La expresión del mensajero se iluminó.
—Sí, Sra. Wright. Esto es para usted. —Le entregó una carta y, a continuación, como si sacara un conejo de la chistera, sacó un gran ramo de rosas.
—Y estas también son para usted —añadió.
Antes de que Jenessa pudiera hablar, el mensajero puso las vibrantes flores en sus brazos y desapareció calle abajo como el humo en el viento.

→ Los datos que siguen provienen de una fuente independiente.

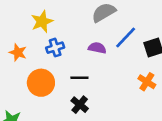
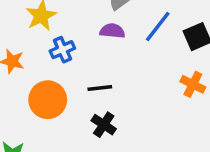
purple semicircle: (97, 48) -> (112, 31), moved

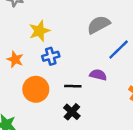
purple semicircle: (112, 31) -> (98, 75), moved

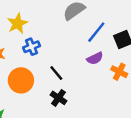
purple semicircle: (98, 75) -> (95, 58), moved, turned 147
black line: (73, 86) -> (56, 73), turned 56

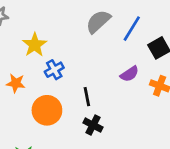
blue line: (96, 32) -> (132, 29), moved
black line: (56, 73) -> (87, 97), turned 35

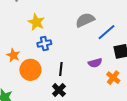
yellow star: (35, 45) -> (36, 22), turned -30
orange star: (16, 83) -> (13, 55), moved

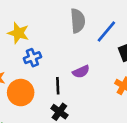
gray semicircle: (85, 20) -> (78, 21), turned 120
purple semicircle: (95, 63) -> (81, 72), moved

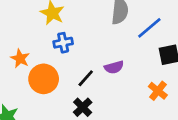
black line: (58, 86) -> (86, 78), turned 35

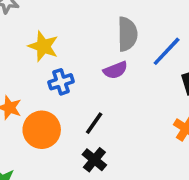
purple semicircle: (114, 67) -> (115, 70), moved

Mirando fijamente el ramo y la carta, se quedó momentáneamente sin habla. Todo había sucedido en un abrir y cerrar de ojos.
Miró la nota que tenía en la mano mientras sostenía las flores. El hermoso estilo de la cubierta del sobre daba la impresión de que era una carta de amor. ¿Habría planeado Ryan una sorpresa para ella?
Sin embargo, estaba de pie junto a ella. ¿Por qué la obligaría a ir al estudio a firmar por unas rosas y una carta de amor?
Cuanto más lo pensaba, menos sentido tenía. Esto no era cosa de Ryan.
Sus pensamientos se vieron interrumpidos cuando Ryan se acercó, con la mirada fija en el ramo que tenía en los brazos.
Frunció el ceño y su voz se mezcló con curiosidad y sospecha.
«¿Qué es todo esto? ¿Quién te ha dado eso?».
Jenessa supo inmediatamente que la carta y las rosas no eran de Ryan.
—No estoy segura. Pensé que eras tú quien las había enviado —dijo, sincera.
—Ni siquiera tuve la oportunidad de preguntarle al repartidor. Se fue antes de que pudiera detenerlo.
Ryan respondió: —Si hubiera querido regalarte rosas, lo habría hecho en casa. ¿Por qué iba a hacer que vinieras hasta aquí?
Ella lo encontró razonable y le entregó las rosas.
—Sujétame esto. Abriré la carta y veré de quién es.
Él asintió y se puso a su lado mientras ella abría con cuidado el sobre. Ambos miraron fijamente la carta desplegada.
Jenessa examinó la letra y reconoció inmediatamente al remitente.